» Exercise objective:
Return each line of the listing below, unchanged, and omit the images.

» Data for review:
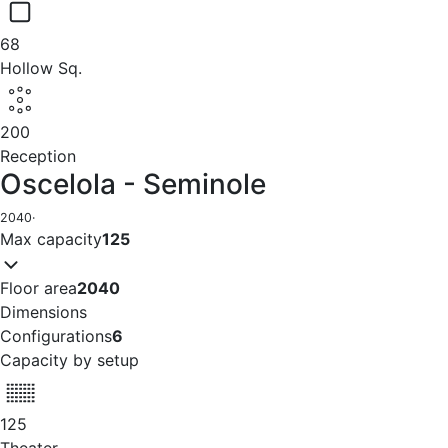
68
Hollow Sq.
200
Reception
Oscelola - Seminole
2040
·
Max capacity
125
Floor area
2040
Dimensions
Configurations
6
Capacity by setup
125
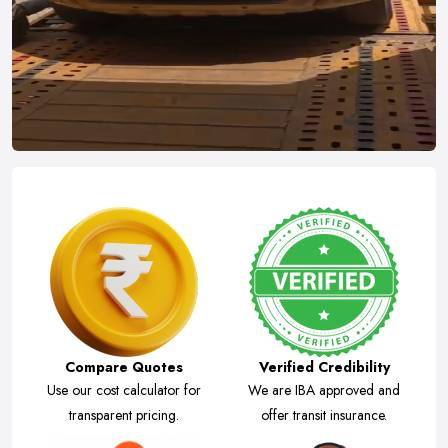
Compare Quotes
Verified Credibility
Use our cost calculator for
We are IBA approved and
transparent pricing.
offer transit insurance.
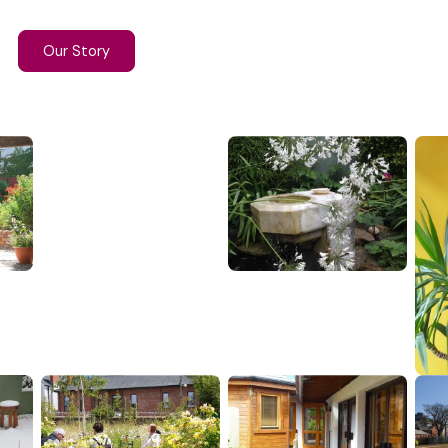
Our Story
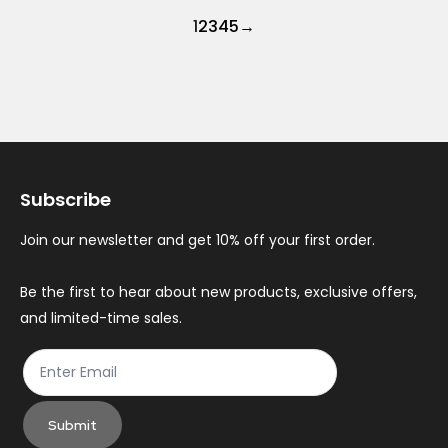
1
2
3
4
5
→
Subscribe
Join our newsletter and get 10% off your first order.
Be the first to hear about new products, exclusive offers,
and limited-time sales.
Submit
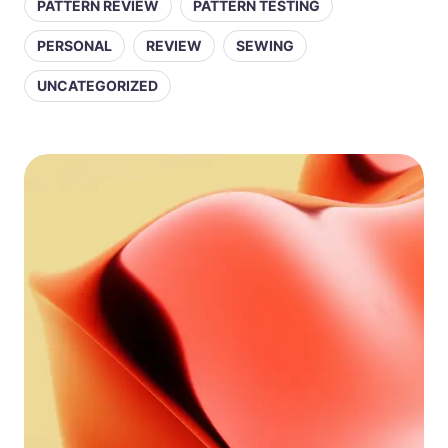
PATTERN REVIEW
PATTERN TESTING
PERSONAL
REVIEW
SEWING
UNCATEGORIZED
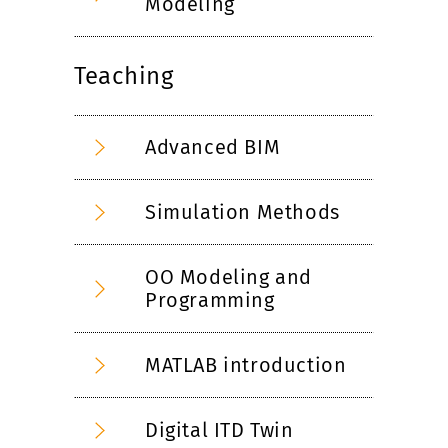
Modeling
Teaching
Advanced BIM
Simulation Methods
OO Modeling and
Programming
MATLAB introduction
Digital ITD Twin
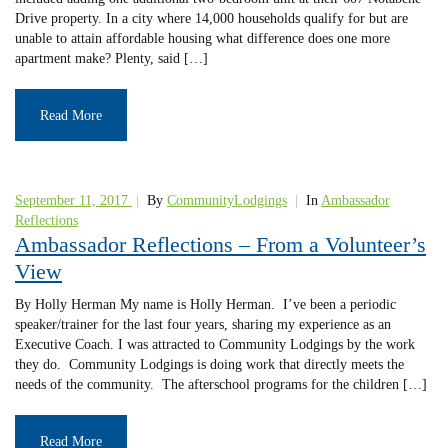
Drive property. In a city where 14,000 households qualify for but are
unable to attain affordable housing what difference does one more
apartment make? Plenty, said […]
Read More
September 11, 2017
|
By
CommunityLodgings
|
In
Ambassador
Reflections
Ambassador Reflections – From a Volunteer’s
View
By Holly Herman My name is Holly Herman. I’ve been a periodic
speaker/trainer for the last four years, sharing my experience as an
Executive Coach. I was attracted to Community Lodgings by the work
they do. Community Lodgings is doing work that directly meets the
needs of the community. The afterschool programs for the children […]
Read More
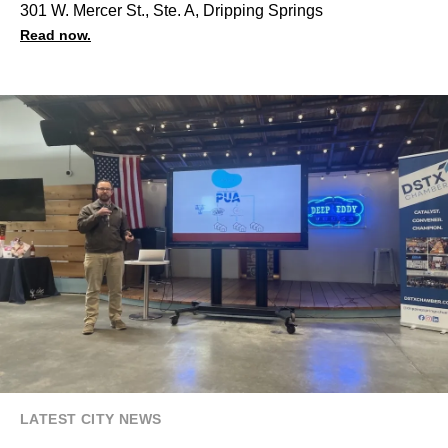
301 W. Mercer St., Ste. A, Dripping Springs
Read now.
LATEST CITY NEWS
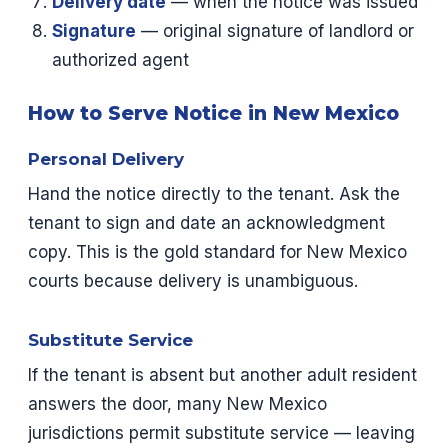
Delivery date
— when the notice was issued
Signature
— original signature of landlord or
authorized agent
How to Serve Notice in New Mexico
Personal Delivery
Hand the notice directly to the tenant. Ask the
tenant to sign and date an acknowledgment
copy. This is the gold standard for New Mexico
courts because delivery is unambiguous.
Substitute Service
If the tenant is absent but another adult resident
answers the door, many New Mexico
jurisdictions permit substitute service — leaving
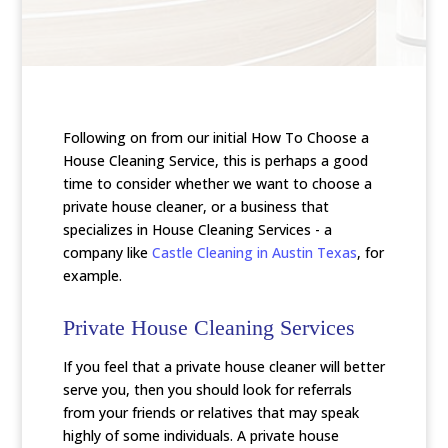
Following on from our initial How To Choose a
House Cleaning Service, this is perhaps a good
time to consider whether we want to choose a
private house cleaner, or a business that
specializes in House Cleaning Services - a
company like
Castle Cleaning in Austin Texas
, for
example.
Private House Cleaning Services
If you feel that a private house cleaner will better
serve you, then you should look for referrals
from your friends or relatives that may speak
highly of some individuals. A private house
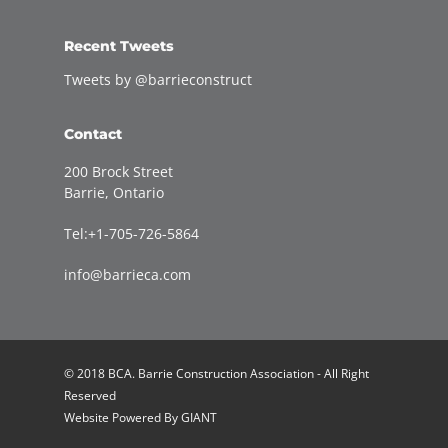
Recent Tweets
Tweets by @barrieconstruct
Contact
200 Brock Street
Barrie, Ontario
Tel:+1-705-726-5864
info@barrieca.com
© 2018 BCA. Barrie Construction Association - All Right
Reserved
Website Powered By
GIANT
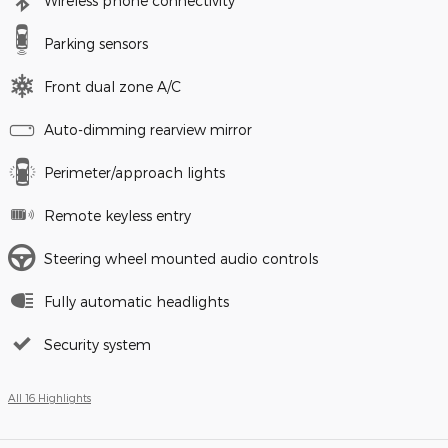
Wireless phone connectivity
Parking sensors
Front dual zone A/C
Auto-dimming rearview mirror
Perimeter/approach lights
Remote keyless entry
Steering wheel mounted audio controls
Fully automatic headlights
Security system
All 16 Highlights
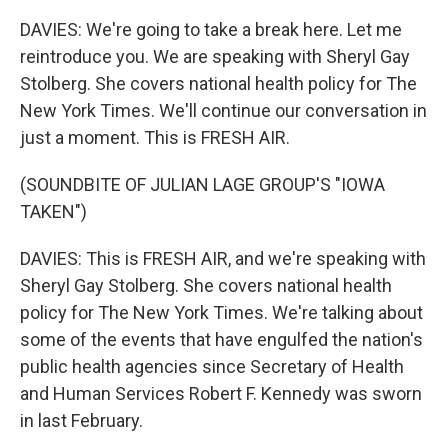
DAVIES: We're going to take a break here. Let me
reintroduce you. We are speaking with Sheryl Gay
Stolberg. She covers national health policy for The
New York Times. We'll continue our conversation in
just a moment. This is FRESH AIR.
(SOUNDBITE OF JULIAN LAGE GROUP'S "IOWA
TAKEN")
DAVIES: This is FRESH AIR, and we're speaking with
Sheryl Gay Stolberg. She covers national health
policy for The New York Times. We're talking about
some of the events that have engulfed the nation's
public health agencies since Secretary of Health
and Human Services Robert F. Kennedy was sworn
in last February.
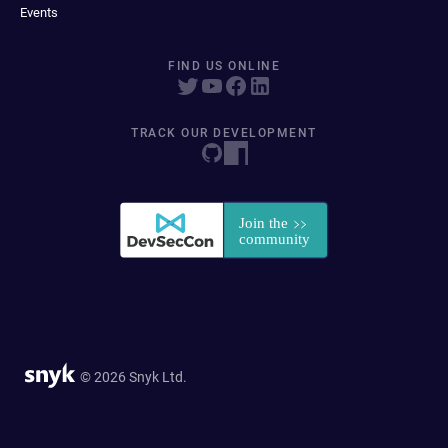
Events
FIND US ONLINE
TRACK OUR DEVELOPMENT
© 2026 Snyk Ltd.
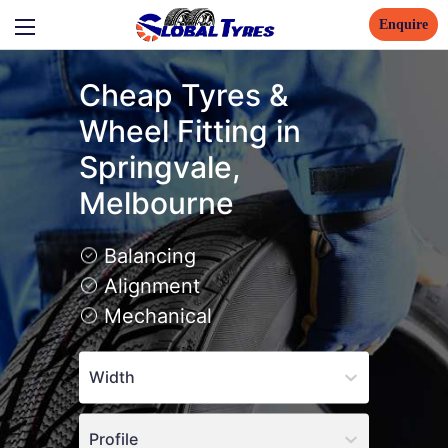
Enquire
Cheap Tyres &
Wheel Fitting in
Springvale,
Melbourne
Balancing
Alignment
Mechanical
Width
Profile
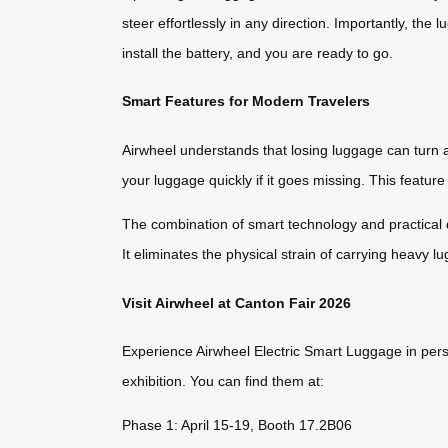
steer effortlessly in any direction. Importantly, the
install the battery, and you are ready to go.
Smart Features for Modern Travelers
Airwheel understands that losing luggage can turn 
your luggage quickly if it goes missing. This featur
The combination of smart technology and practical d
It eliminates the physical strain of carrying heavy l
Visit Airwheel at Canton Fair 2026
Experience Airwheel Electric Smart Luggage in pers
exhibition. You can find them at:
Phase 1: April 15-19, Booth 17.2B06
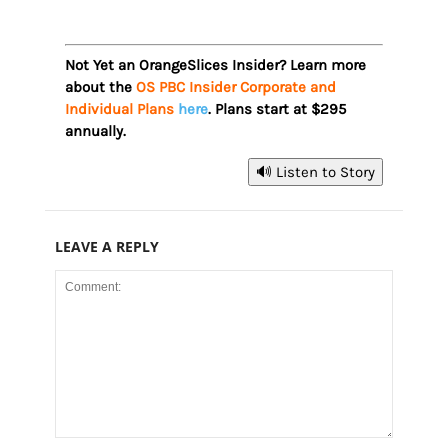
Not Yet an OrangeSlices Insider? Learn more
about the
OS PBC Insider Corporate and
Individual Plans
here
. Plans start at $295
annually.
🔊 Listen to Story
LEAVE A REPLY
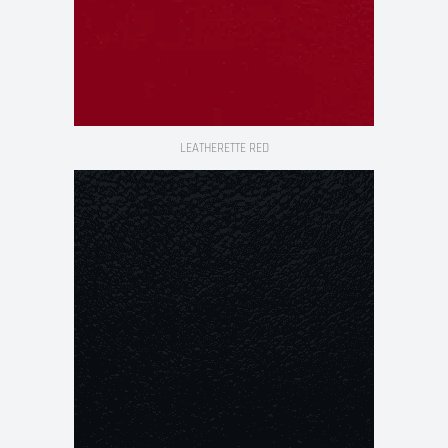
LEATHERETTE RED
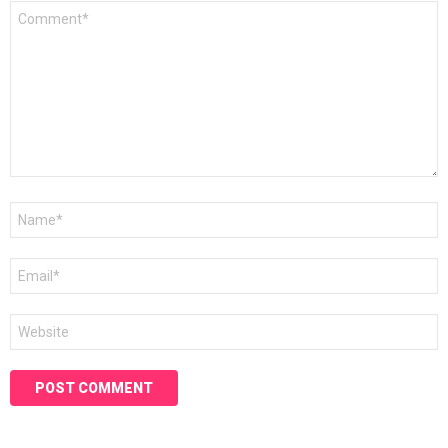
Comment
*
Name
*
Email
*
Website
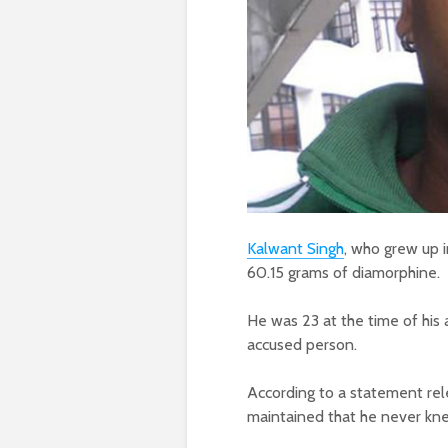
Kalwant Singh
, who grew up i
60.15 grams of diamorphine.
He was 23 at the time of his 
accused person.
According to a statement re
maintained that he never kne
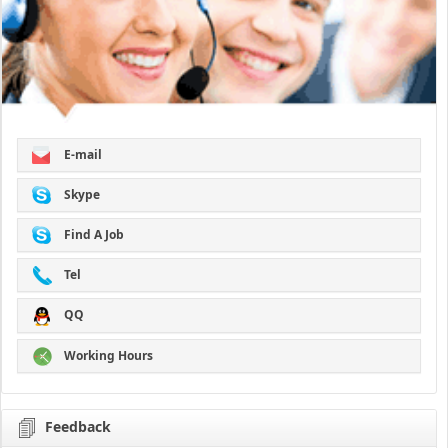
E-mail
Skype
Find A Job
Tel
QQ
Working Hours
Feedback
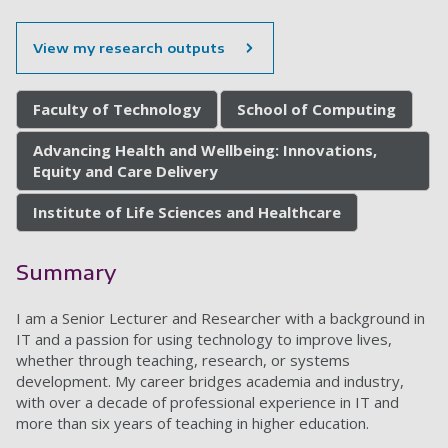
View my research outputs
Faculty of Technology
School of Computing
Advancing Health and Wellbeing: Innovations,
Equity and Care Delivery
Institute of Life Sciences and Healthcare
Summary
I am a Senior Lecturer and Researcher with a background in
IT and a passion for using technology to improve lives,
whether through teaching, research, or systems
development. My career bridges academia and industry,
with over a decade of professional experience in IT and
more than six years of teaching in higher education.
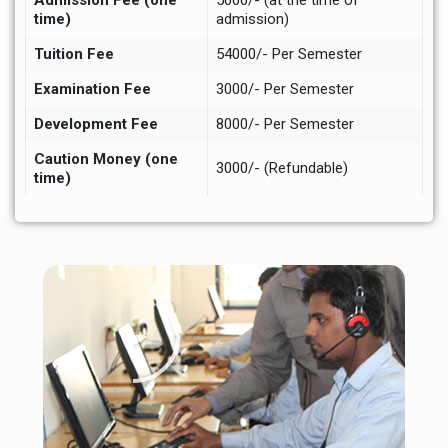
Admission Fee (one
5000/- (at the time of
time)
admission)
Tuition Fee
54000/- Per Semester
Examination Fee
3000/- Per Semester
Development Fee
8000/- Per Semester
Caution Money (one
3000/- (Refundable)
time)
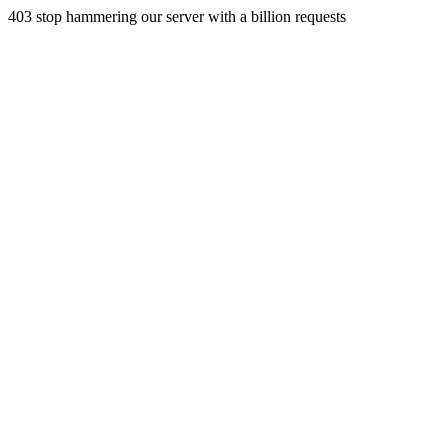
403 stop hammering our server with a billion requests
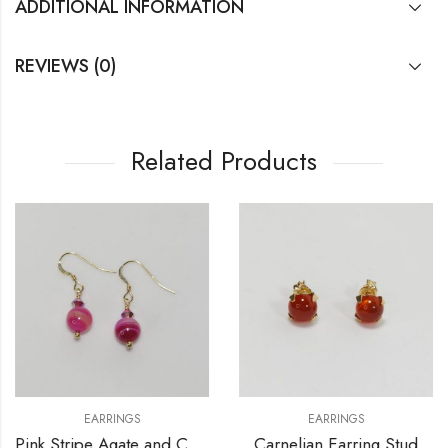
ADDITIONAL INFORMATION
REVIEWS (0)
Related Products
EARRINGS
EARRINGS
Pink Stripe Agate and Crystals Earrings
Carnelian Earring Stud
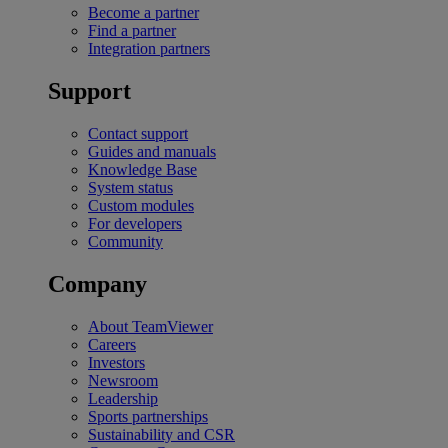
Become a partner
Find a partner
Integration partners
Support
Contact support
Guides and manuals
Knowledge Base
System status
Custom modules
For developers
Community
Company
About TeamViewer
Careers
Investors
Newsroom
Leadership
Sports partnerships
Sustainability and CSR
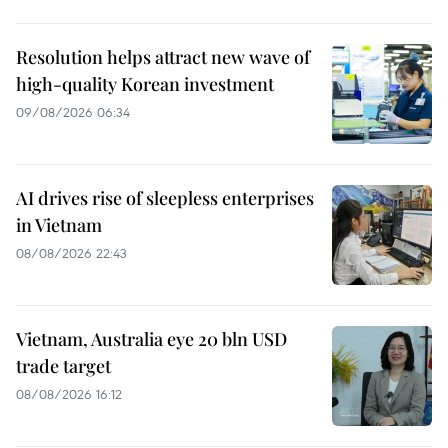
Resolution helps attract new wave of
high-quality Korean investment
09/08/2026 06:34
AI drives rise of sleepless enterprises
in Vietnam
08/08/2026 22:43
Vietnam, Australia eye 20 bln USD
trade target
08/08/2026 16:12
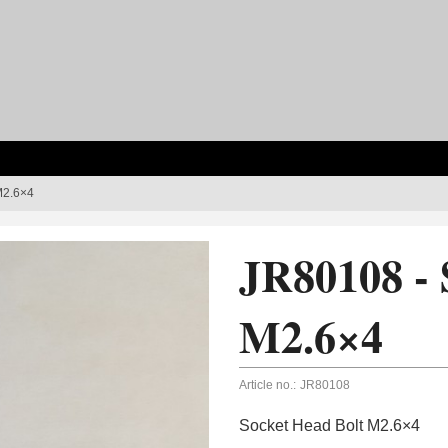
M2.6×4
JR80108 - 
M2.6×4
Article no.:
JR80108
Socket Head Bolt M2.6×4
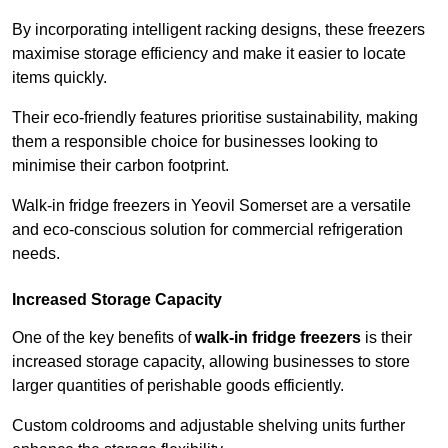
By incorporating intelligent racking designs, these freezers
maximise storage efficiency and make it easier to locate
items quickly.
Their eco-friendly features prioritise sustainability, making
them a responsible choice for businesses looking to
minimise their carbon footprint.
Walk-in fridge freezers in Yeovil Somerset are a versatile
and eco-conscious solution for commercial refrigeration
needs.
Increased Storage Capacity
One of the key benefits of
walk-in fridge freezers
is their
increased storage capacity, allowing businesses to store
larger quantities of perishable goods efficiently.
Custom coldrooms and adjustable shelving units further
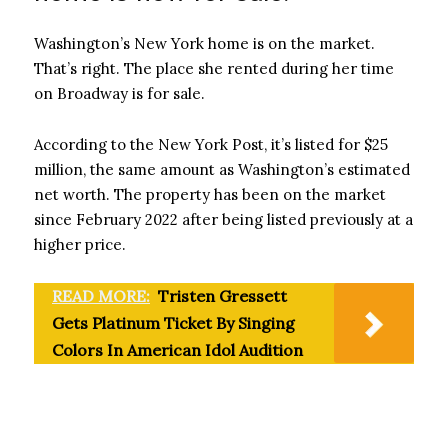
Washington’s New York home is on the market.
That’s right. The place she rented during her time
on Broadway is for sale.
According to the New York Post, it’s listed for $25
million, the same amount as Washington’s estimated
net worth. The property has been on the market
since February 2022 after being listed previously at a
higher price.
READ MORE:
Tristen Gressett
Gets Platinum Ticket By Singing
Colors In American Idol Audition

» Written answer:
68
Hollow Sq.
200
Reception
Oscelola - Seminole
2040
·
Max capacity
125
Floor area
2040
Dimensions
Configurations
6
Capacity by setup
125
Compare Quotes
Verified Credibility
Use our cost calculator for
We are IBA approved and
transparent pricing.
offer transit insurance.
Our Story
1
2
3
4
5
→
Subscribe
Join our newsletter and get 10% off your first order.
Be the first to hear about new products, exclusive offers,
and limited-time sales.
Submit
PATTERN REVIEW
PATTERN TESTING
PERSONAL
REVIEW
SEWING
UNCATEGORIZED
Modeling
Teaching
Advanced BIM
Simulation Methods
OO Modeling and
Programming
MATLAB introduction
Digital ITD Twin
Drive property. In a city where 14,000 households qualify for but are
unable to attain affordable housing what difference does one more
apartment make? Plenty, said […]
Read More
September 11, 2017
|
By
CommunityLodgings
|
In
Ambassador
Reflections
Ambassador Reflections – From a Volunteer’s
View
By Holly Herman My name is Holly Herman. I’ve been a periodic
speaker/trainer for the last four years, sharing my experience as an
Executive Coach. I was attracted to Community Lodgings by the work
they do. Community Lodgings is doing work that directly meets the
needs of the community. The afterschool programs for the children […]
Read More
301 W. Mercer St., Ste. A, Dripping Springs
Read now.
LATEST CITY NEWS
Delivery date
— when the notice was issued
Signature
— original signature of landlord or
authorized agent
How to Serve Notice in New Mexico
Personal Delivery
Hand the notice directly to the tenant. Ask the
tenant to sign and date an acknowledgment
copy. This is the gold standard for New Mexico
courts because delivery is unambiguous.
Substitute Service
If the tenant is absent but another adult resident
answers the door, many New Mexico
jurisdictions permit substitute service — leaving
Following on from our initial How To Choose a
House Cleaning Service, this is perhaps a good
time to consider whether we want to choose a
private house cleaner, or a business that
specializes in House Cleaning Services - a
company like
Castle Cleaning in Austin Texas
, for
example.
Private House Cleaning Services
If you feel that a private house cleaner will better
serve you, then you should look for referrals
from your friends or relatives that may speak
highly of some individuals. A private house
Recent Tweets
Tweets by @barrieconstruct
Contact
200 Brock Street
Barrie, Ontario
Tel:+1-705-726-5864
info@barrieca.com
© 2018 BCA. Barrie Construction Association - All Right
Reserved
Website Powered By
GIANT
Wireless phone connectivity
Parking sensors
Front dual zone A/C
Auto-dimming rearview mirror
Perimeter/approach lights
Remote keyless entry
Steering wheel mounted audio controls
Fully automatic headlights
Security system
All 16 Highlights
DAVIES: We're going to take a break here. Let me
reintroduce you. We are speaking with Sheryl Gay
Stolberg. She covers national health policy for The
New York Times. We'll continue our conversation in
just a moment. This is FRESH AIR.
(SOUNDBITE OF JULIAN LAGE GROUP'S "IOWA
TAKEN")
DAVIES: This is FRESH AIR, and we're speaking with
Sheryl Gay Stolberg. She covers national health
policy for The New York Times. We're talking about
some of the events that have engulfed the nation's
public health agencies since Secretary of Health
and Human Services Robert F. Kennedy was sworn
in last February.
Events
FIND US ONLINE
TRACK OUR DEVELOPMENT
© 2026 Snyk Ltd.
Enquire
Cheap Tyres &
Wheel Fitting in
Springvale,
Melbourne
Balancing
Alignment
Mechanical
Width
Profile
steer effortlessly in any direction. Importantly, the
install the battery, and you are ready to go.
Smart Features for Modern Travelers
Airwheel understands that losing luggage can turn 
your luggage quickly if it goes missing. This featur
The combination of smart technology and practical d
It eliminates the physical strain of carrying heavy l
Visit Airwheel at Canton Fair 2026
Experience Airwheel Electric Smart Luggage in pers
exhibition. You can find them at:
Phase 1: April 15-19, Booth 17.2B06
Not Yet an OrangeSlices Insider? Learn more
about the
OS PBC Insider Corporate and
Individual Plans
here
. Plans start at $295
annually.
🔊 Listen to Story
LEAVE A REPLY
LEATHERETTE RED
Comment
*
Name
*
Email
*
Website
Kalwant Singh
, who grew up i
60.15 grams of diamorphine.
He was 23 at the time of his 
accused person.
According to a statement re
maintained that he never kne
E-mail
Skype
Find A Job
Tel
QQ
Working Hours
Feedback
View my research outputs
Faculty of Technology
School of Computing
Advancing Health and Wellbeing: Innovations,
Equity and Care Delivery
Institute of Life Sciences and Healthcare
Summary
I am a Senior Lecturer and Researcher with a background in
IT and a passion for using technology to improve lives,
whether through teaching, research, or systems
development. My career bridges academia and industry,
with over a decade of professional experience in IT and
more than six years of teaching in higher education.
Admission Fee (one
5000/- (at the time of
time)
admission)
Tuition Fee
54000/- Per Semester
Examination Fee
3000/- Per Semester
Development Fee
8000/- Per Semester
Caution Money (one
3000/- (Refundable)
time)
403 stop hammering our server with a billion requests
ADDITIONAL INFORMATION
REVIEWS (0)
Related Products
EARRINGS
EARRINGS
Pink Stripe Agate and Crystals Earrings
Carnelian Earring Stud
Become a partner
Find a partner
Integration partners
Support
Contact support
Guides and manuals
Knowledge Base
System status
Custom modules
For developers
Community
Company
About TeamViewer
Careers
Investors
Newsroom
Leadership
Sports partnerships
Sustainability and CSR
Resolution helps attract new wave of
high-quality Korean investment
09/08/2026 06:34
AI drives rise of sleepless enterprises
in Vietnam
08/08/2026 22:43
Vietnam, Australia eye 20 bln USD
trade target
08/08/2026 16:12
M2.6×4
JR80108 - 
M2.6×4
Article no.:
JR80108
Socket Head Bolt M2.6×4
By incorporating intelligent racking designs, these freezers
maximise storage efficiency and make it easier to locate
items quickly.
Their eco-friendly features prioritise sustainability, making
them a responsible choice for businesses looking to
minimise their carbon footprint.
Walk-in fridge freezers in Yeovil Somerset are a versatile
and eco-conscious solution for commercial refrigeration
needs.
Increased Storage Capacity
One of the key benefits of
walk-in fridge freezers
is their
increased storage capacity, allowing businesses to store
larger quantities of perishable goods efficiently.
Custom coldrooms and adjustable shelving units further
Washington’s New York home is on the market.
That’s right. The place she rented during her time
on Broadway is for sale.
According to the New York Post, it’s listed for $25
million, the same amount as Washington’s estimated
net worth. The property has been on the market
since February 2022 after being listed previously at a
higher price.
READ MORE:
Tristen Gressett
Gets Platinum Ticket By Singing
Colors In American Idol Audition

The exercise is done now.